-- Task goal --
Output range, inclusive: from the line containing "ajudar as empresas" to the line containing "प्रधानमंत्री फसल बीमा योजना". Restate those lines from the data below word for word and only those.

Page-level text extractions:
────────────────
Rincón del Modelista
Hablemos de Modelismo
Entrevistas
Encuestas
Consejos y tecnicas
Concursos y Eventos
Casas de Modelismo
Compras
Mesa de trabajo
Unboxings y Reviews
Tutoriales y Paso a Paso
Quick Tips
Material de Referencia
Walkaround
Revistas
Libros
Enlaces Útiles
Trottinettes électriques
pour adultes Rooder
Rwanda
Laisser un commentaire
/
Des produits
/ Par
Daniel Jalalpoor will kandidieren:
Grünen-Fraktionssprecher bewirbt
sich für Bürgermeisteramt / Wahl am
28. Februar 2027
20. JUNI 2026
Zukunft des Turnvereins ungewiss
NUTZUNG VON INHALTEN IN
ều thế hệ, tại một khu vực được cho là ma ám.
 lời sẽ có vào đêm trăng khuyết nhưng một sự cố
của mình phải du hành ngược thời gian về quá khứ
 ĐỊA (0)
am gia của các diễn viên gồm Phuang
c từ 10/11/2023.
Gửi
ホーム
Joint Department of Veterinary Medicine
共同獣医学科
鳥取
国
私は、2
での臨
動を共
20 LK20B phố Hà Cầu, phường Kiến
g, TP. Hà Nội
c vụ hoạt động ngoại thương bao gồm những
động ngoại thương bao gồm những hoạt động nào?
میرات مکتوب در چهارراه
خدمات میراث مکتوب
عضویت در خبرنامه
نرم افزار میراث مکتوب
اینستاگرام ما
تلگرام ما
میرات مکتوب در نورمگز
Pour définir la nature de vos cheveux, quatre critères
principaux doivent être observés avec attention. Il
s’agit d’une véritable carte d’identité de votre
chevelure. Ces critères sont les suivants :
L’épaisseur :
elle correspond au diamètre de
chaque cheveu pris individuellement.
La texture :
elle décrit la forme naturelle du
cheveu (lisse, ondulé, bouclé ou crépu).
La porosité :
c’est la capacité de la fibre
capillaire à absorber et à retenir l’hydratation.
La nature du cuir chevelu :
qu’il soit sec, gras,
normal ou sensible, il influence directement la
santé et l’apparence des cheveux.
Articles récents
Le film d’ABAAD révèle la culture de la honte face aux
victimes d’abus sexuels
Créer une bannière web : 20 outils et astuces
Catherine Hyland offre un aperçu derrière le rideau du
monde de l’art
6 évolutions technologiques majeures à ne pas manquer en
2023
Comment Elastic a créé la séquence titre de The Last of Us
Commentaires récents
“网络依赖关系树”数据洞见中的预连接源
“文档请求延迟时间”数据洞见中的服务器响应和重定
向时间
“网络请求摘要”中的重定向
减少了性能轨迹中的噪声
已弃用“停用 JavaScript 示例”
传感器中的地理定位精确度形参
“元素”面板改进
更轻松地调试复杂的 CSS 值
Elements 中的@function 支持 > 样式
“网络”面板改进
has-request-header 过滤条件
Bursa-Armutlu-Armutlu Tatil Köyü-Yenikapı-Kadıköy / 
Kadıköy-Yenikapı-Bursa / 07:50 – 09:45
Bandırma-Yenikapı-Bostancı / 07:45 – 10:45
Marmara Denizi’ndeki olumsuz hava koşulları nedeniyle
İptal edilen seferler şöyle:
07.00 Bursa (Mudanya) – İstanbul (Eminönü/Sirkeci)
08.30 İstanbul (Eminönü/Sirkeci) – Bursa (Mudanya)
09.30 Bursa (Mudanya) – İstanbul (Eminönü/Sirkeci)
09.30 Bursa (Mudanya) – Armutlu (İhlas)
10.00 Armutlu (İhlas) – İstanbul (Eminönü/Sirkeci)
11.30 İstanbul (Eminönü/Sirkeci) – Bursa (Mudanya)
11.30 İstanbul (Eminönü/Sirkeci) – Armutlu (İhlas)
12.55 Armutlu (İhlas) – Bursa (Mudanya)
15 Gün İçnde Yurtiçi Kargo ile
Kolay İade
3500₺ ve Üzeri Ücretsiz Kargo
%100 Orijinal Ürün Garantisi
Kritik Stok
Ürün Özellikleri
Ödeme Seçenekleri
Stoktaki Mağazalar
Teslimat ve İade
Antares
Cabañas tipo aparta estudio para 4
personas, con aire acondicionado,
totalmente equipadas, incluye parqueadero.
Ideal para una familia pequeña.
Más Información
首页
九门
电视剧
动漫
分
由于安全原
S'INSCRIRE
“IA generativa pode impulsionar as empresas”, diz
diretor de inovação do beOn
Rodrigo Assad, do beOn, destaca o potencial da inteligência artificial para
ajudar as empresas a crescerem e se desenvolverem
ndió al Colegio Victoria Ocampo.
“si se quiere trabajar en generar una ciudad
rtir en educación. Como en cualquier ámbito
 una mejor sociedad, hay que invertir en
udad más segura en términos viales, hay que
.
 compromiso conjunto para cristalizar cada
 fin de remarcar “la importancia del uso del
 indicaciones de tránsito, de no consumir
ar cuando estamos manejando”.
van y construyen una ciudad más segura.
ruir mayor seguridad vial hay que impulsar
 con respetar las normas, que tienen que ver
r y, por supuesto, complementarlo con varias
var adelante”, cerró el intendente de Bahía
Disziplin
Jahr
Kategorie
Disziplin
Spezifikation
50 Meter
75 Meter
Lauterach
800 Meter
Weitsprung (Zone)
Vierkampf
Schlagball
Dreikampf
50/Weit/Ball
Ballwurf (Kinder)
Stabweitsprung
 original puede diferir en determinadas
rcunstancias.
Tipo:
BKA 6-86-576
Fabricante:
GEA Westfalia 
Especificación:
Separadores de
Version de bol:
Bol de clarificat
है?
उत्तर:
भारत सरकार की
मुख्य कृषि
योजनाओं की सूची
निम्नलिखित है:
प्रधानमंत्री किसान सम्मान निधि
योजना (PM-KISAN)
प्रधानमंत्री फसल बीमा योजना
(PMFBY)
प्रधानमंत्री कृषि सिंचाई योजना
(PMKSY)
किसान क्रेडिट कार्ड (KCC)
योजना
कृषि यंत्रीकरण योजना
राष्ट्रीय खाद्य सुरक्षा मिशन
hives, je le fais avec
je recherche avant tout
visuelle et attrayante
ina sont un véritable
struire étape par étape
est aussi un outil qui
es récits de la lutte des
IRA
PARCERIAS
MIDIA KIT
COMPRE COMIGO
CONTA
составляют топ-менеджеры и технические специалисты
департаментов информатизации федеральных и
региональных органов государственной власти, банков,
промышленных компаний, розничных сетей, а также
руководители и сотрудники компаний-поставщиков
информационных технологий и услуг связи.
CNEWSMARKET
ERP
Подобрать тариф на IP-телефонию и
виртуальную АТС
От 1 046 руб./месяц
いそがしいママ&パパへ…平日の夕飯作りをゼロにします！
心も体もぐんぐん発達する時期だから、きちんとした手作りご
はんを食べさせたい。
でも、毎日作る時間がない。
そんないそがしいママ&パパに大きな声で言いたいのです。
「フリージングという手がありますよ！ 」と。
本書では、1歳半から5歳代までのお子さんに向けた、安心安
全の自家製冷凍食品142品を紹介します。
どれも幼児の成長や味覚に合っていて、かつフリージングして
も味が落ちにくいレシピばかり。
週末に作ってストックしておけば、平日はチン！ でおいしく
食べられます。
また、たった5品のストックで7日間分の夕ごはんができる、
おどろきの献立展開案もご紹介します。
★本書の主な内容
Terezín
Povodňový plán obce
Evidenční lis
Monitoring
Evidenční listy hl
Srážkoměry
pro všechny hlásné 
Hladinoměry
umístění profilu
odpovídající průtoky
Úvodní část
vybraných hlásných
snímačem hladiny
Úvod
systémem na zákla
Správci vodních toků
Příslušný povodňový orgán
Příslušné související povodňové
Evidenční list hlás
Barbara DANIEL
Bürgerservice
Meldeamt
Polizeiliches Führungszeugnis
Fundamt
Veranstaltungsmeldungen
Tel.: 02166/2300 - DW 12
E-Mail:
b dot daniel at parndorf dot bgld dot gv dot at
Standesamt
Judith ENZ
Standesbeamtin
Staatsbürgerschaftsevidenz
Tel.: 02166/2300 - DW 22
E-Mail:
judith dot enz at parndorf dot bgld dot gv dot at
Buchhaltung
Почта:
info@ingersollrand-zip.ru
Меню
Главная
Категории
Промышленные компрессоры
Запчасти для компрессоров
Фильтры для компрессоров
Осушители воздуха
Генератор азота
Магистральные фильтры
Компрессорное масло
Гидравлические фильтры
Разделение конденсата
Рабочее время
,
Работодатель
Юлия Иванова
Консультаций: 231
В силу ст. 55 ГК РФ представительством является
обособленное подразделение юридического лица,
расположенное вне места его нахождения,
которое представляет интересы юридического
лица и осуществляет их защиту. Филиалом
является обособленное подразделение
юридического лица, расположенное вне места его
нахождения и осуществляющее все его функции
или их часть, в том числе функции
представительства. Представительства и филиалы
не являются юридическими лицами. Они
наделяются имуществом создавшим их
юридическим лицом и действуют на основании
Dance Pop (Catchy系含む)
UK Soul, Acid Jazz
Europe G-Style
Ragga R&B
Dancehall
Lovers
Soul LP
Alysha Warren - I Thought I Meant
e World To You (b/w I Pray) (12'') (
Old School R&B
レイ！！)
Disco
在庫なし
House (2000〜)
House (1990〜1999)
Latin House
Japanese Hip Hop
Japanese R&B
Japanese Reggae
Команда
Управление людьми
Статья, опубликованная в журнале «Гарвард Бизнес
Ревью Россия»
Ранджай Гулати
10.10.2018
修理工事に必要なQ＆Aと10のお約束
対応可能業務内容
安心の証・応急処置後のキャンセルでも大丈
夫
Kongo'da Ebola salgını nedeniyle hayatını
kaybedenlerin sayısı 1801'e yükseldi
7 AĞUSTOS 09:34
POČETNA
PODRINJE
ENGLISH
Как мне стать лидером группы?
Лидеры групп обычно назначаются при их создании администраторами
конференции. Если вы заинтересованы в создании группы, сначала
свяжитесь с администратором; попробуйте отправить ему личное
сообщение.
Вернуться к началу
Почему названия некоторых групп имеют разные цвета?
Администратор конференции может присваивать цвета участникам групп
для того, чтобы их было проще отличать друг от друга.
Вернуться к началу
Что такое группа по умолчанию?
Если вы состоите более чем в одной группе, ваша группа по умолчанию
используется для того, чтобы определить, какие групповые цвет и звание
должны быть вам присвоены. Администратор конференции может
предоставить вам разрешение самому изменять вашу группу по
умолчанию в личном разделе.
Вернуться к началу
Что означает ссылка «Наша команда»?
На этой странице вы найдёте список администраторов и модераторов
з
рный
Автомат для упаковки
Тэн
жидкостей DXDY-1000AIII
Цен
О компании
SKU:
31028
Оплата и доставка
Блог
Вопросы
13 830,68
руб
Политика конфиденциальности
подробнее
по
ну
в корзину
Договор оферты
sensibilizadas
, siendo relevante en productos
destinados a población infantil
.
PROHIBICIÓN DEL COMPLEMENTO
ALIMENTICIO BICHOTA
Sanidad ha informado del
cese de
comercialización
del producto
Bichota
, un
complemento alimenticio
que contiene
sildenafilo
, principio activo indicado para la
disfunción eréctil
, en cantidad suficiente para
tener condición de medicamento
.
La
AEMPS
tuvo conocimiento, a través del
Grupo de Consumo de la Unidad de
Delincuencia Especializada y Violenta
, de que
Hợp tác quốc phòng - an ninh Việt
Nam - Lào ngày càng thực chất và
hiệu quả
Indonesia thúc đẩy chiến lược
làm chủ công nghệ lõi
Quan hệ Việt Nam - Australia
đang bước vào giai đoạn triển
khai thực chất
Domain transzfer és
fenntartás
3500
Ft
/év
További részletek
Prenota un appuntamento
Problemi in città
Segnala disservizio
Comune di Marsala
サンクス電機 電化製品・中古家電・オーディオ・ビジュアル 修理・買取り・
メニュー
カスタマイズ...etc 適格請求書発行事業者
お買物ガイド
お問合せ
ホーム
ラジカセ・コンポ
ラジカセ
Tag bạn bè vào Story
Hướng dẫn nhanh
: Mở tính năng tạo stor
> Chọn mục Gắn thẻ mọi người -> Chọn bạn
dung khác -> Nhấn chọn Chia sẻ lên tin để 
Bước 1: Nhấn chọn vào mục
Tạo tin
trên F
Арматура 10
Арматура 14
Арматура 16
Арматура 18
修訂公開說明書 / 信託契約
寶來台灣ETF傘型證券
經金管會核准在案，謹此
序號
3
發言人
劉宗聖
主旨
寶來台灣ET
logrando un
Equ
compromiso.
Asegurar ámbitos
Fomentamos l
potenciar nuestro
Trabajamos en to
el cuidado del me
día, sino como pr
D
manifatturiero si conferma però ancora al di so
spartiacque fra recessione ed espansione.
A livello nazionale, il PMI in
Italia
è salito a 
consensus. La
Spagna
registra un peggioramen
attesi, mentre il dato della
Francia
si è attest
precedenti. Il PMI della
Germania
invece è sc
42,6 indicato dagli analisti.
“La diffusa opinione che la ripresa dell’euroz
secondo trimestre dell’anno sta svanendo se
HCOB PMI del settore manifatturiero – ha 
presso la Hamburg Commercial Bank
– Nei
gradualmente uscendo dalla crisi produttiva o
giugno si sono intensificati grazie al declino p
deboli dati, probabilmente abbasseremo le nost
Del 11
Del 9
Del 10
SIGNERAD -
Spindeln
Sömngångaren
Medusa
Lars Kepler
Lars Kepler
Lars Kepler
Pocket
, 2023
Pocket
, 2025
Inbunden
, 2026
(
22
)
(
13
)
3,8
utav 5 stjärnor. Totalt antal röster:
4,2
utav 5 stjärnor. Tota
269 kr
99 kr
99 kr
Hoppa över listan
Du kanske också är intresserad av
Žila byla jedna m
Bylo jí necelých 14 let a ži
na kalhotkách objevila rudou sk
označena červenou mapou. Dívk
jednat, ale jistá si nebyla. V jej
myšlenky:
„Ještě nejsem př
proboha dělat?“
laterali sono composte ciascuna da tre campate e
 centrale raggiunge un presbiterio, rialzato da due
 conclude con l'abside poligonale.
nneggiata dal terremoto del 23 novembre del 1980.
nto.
────────────────
-- Result --
ajudar as empresas a crescerem e se desenvolverem
ndió al Colegio Victoria Ocampo.
“si se quiere trabajar en generar una ciudad
rtir en educación. Como en cualquier ámbito
 una mejor sociedad, hay que invertir en
udad más segura en términos viales, hay que
.
 compromiso conjunto para cristalizar cada
 fin de remarcar “la importancia del uso del
 indicaciones de tránsito, de no consumir
ar cuando estamos manejando”.
van y construyen una ciudad más segura.
ruir mayor seguridad vial hay que impulsar
 con respetar las normas, que tienen que ver
r y, por supuesto, complementarlo con varias
var adelante”, cerró el intendente de Bahía
Disziplin
Jahr
Kategorie
Disziplin
Spezifikation
50 Meter
75 Meter
Lauterach
800 Meter
Weitsprung (Zone)
Vierkampf
Schlagball
Dreikampf
50/Weit/Ball
Ballwurf (Kinder)
Stabweitsprung
 original puede diferir en determinadas
rcunstancias.
Tipo:
BKA 6-86-576
Fabricante:
GEA Westfalia 
Especificación:
Separadores de
Version de bol:
Bol de clarificat
है?
उत्तर:
भारत सरकार की
मुख्य कृषि
योजनाओं की सूची
निम्नलिखित है:
प्रधानमंत्री किसान सम्मान निधि
योजना (PM-KISAN)
प्रधानमंत्री फसल बीमा योजना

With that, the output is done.